Solté un gemido cuando sus labios apresaron mi pezón y lo jalaron. Una punzada de placer recorrió mi cuerpo.

Wes levantó entonces la cabeza y me miró mientras su barbilla comenzaba a descender, a descender, a descender, hasta quedar justo encima de mi sexo.

—Mia, eres un regalo que nunca se agota.

Me habría gustado responderle con algo rematadamente ingenioso que le provocara un arrebato de lujuria, pero no tuve tiempo. Con los labios, la lengua y los dedos, Wes me llevó a unos lugares que anularon mi capacidad de hablar.

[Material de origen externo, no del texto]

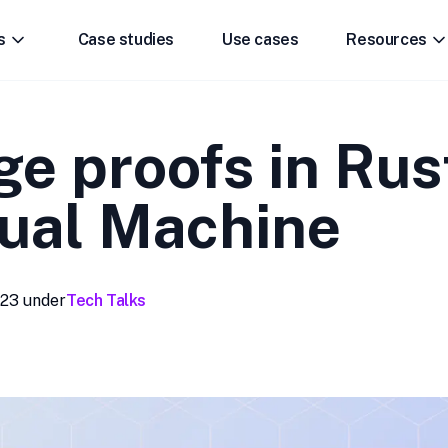
s
Case studies
Use cases
Resources
e proofs in Rus
tual Machine
023
under
Tech Talks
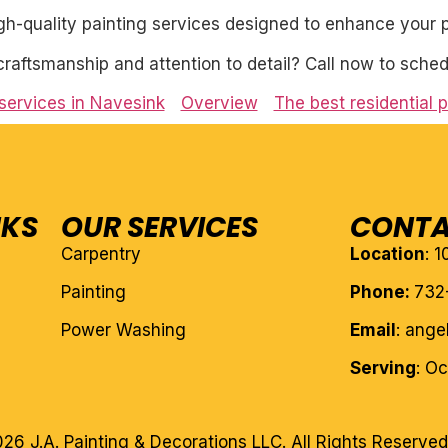
igh-quality painting services designed to enhance your p
craftsmanship and attention to detail? Call now to sched
 services in Navesink
Overview
The best residential p
NKS
OUR SERVICES
CONTA
Carpentry
Location
: 
Painting
Phone:
732
Power Washing
Email
: ang
Serving
: O
26 J.A. Painting & Decorations LLC. All Rights Reserved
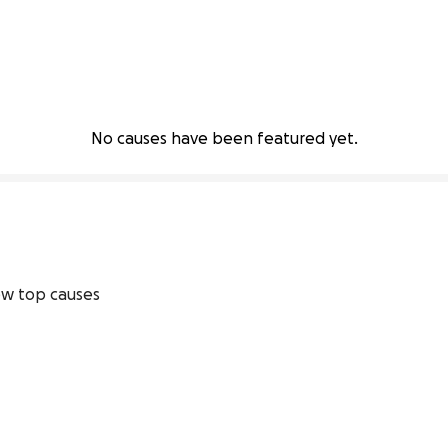
No causes have been featured yet.
w top causes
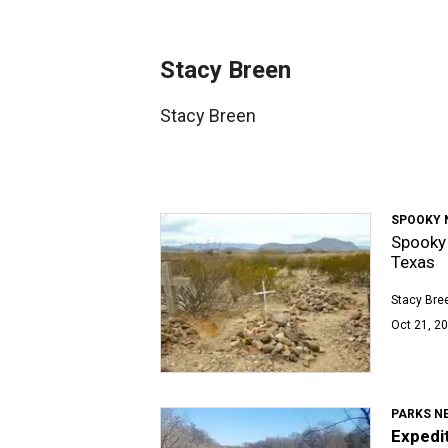
Stacy Breen
Stacy Breen
SPOOKY 
Spooky 
Texas
Stacy Bre
Oct 21, 20
PARKS N
Expedit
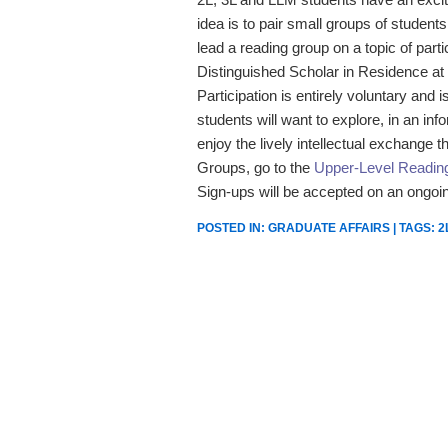
idea is to pair small groups of studen
lead a reading group on a topic of parti
Distinguished Scholar in Residence at 
Participation is entirely voluntary and
students will want to explore, in an in
enjoy the lively intellectual exchange t
Groups, go to the
Upper-Level Readi
Sign-ups will be accepted on an ongoin
POSTED IN:
GRADUATE AFFAIRS
| TAGS:
2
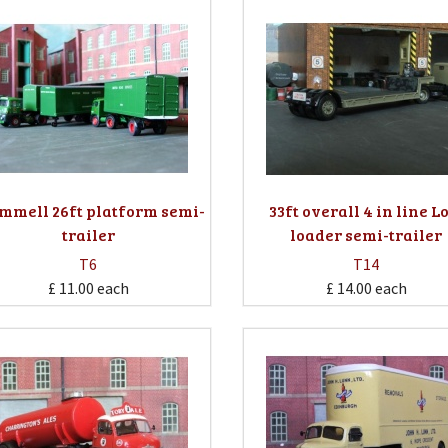
mmell 26ft platform semi-
33ft overall 4 in line 
trailer
loader semi-trailer
T6
T14
£ 11.00
each
£ 14.00
each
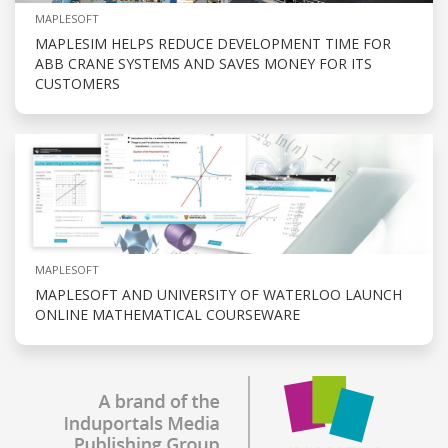
MAPLESOFT
MAPLESIM HELPS REDUCE DEVELOPMENT TIME FOR
ABB CRANE SYSTEMS AND SAVES MONEY FOR ITS
CUSTOMERS
MAPLESOFT
MAPLESOFT AND UNIVERSITY OF WATERLOO LAUNCH
ONLINE MATHEMATICAL COURSEWARE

Mi último pensamiento antes de deslizarme por una pendiente hasta las oscuras aguas de nuestra pasión fue que cada año, cada fiesta, cada maldito día de mi vida iba a ser así de bueno mientras pudiera compartirlo con él.

«¡Adelante, mundo!»

Al fin lo tenía todo. Felicidad. Familia. Amigos. Un hermano. A mi hermana no le faltaba de nada. Mi padre estaba recuperándose. Tenía a un hombre que me adoraba y que quería pasar el resto de su vida demostrándomelo. Y, por mi parte, yo pensaba pasarme el resto de la mía demostrándole que yo también lo adoraba a él.